Australian takeover target Macarthur Coal left the door open on Wednesday to pursue a new bid for smaller rival Gloucester Coal , while awaiting a formal offer from its U.S. suitor.
But there was no sign that Gloucester or its controlling shareholder, Noble Group , wanted to talk to Macarthur.
Macarthur extended the deadline on its A$1.1 billion ($1.0 billion) offer for Gloucester by a week to May 13, even though the deal was all but dead after commodities firm Noble walked away from the deal last week.
It's basically to give us a bit more flexibility to discuss with Noble and Gloucester how we might reconfigure the transaction...and see if there's any possibility of resurrecting it in some form, said Alasdair Jeffrey, a spokesman for Macarthur.
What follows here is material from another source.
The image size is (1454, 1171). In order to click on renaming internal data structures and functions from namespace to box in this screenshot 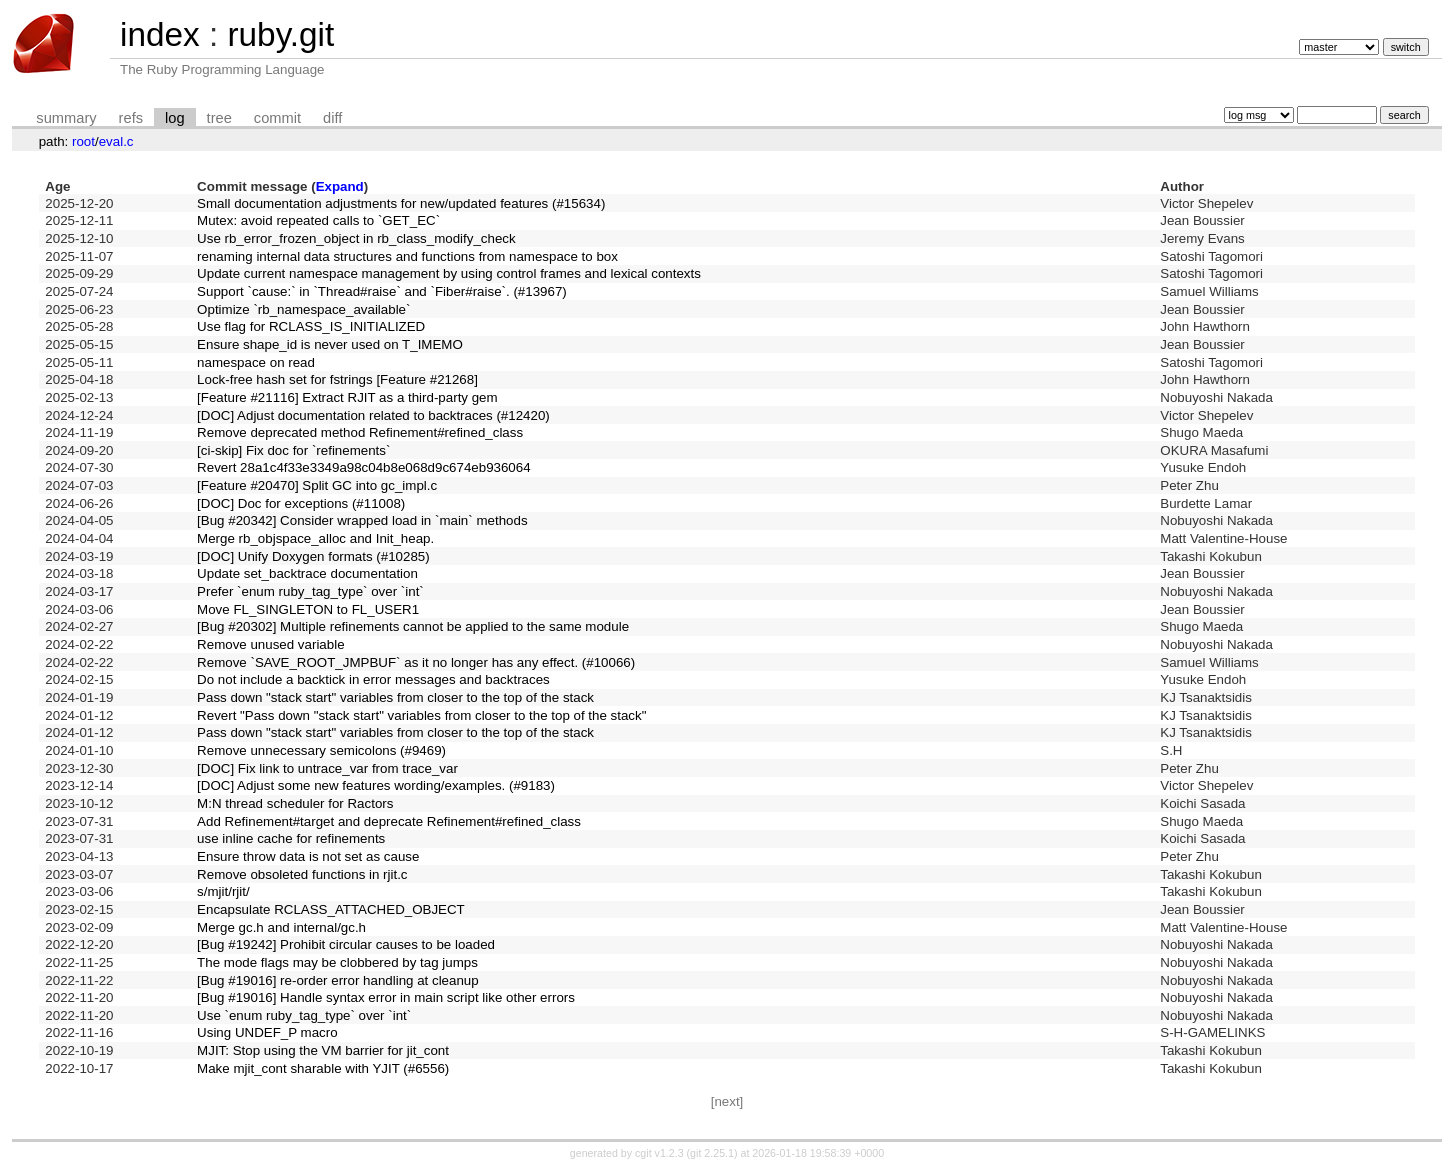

The move comes as U.S. coal miner Peabody Energy is reviewing Macarthur's books before deciding whether to formalize its $3.7 billion bid for the Australian miner, coveted for its pulverized coal, a cheaper, cleaner coal that steel makers want.
Peabody has until May 3 to complete its review.
Continue Reading Below
For Peabody to go ahead with the type of bid it planned -- called a scheme of arrangement -- it needs the support of Macarthur's board and its biggest shareholder, CITIC Resources <1205.HK>, which has said it liked the Gloucester deal.
Noble's spokesman said the firm was not planning any new deal with Macarthur.
To my knowledge Noble has turned their attention to other matters, its external spokesman, Martin Debelle, said, declining to comment on what the Hong Kong-based group was working on.
Gloucester declined to comment.
Noble had said if the Gloucester deal was defeated, it would offer A$12.60 a share to mop up the 12.3 percent of Gloucester it did not already own, but it cannot go ahead with that plan until Macarthur's bid for Gloucester lapses.
Macarthur has already rejected two previous offers from Peabody and two offers from local energy and mining group New Hope Corp , saying it preferred its plan to take over Gloucester to create Australia's biggest independent coal miner.
For Macarthur, the prize in the Gloucester deal was it was going to acquire Noble's 25 percent stake in the Middlemount coal mine, and Noble was going to give up its right to marketing 100 percent of the mine's production and its right to a royalty.
Peabody was not immediately available for comment.
Macarthur shares closed down 0.9 percent at A$15.90 on Wednesday, just below Peabody's proposed offer, indicating investors do not expect a higher bid to emerge.
Gloucester closed down 0.6 percent at A$12.10, 4 percent below the mop-up bid planned by Noble and 10 percent below the implied value of Macarthur's offer, indicating investors considered the deal with Macarthur dead.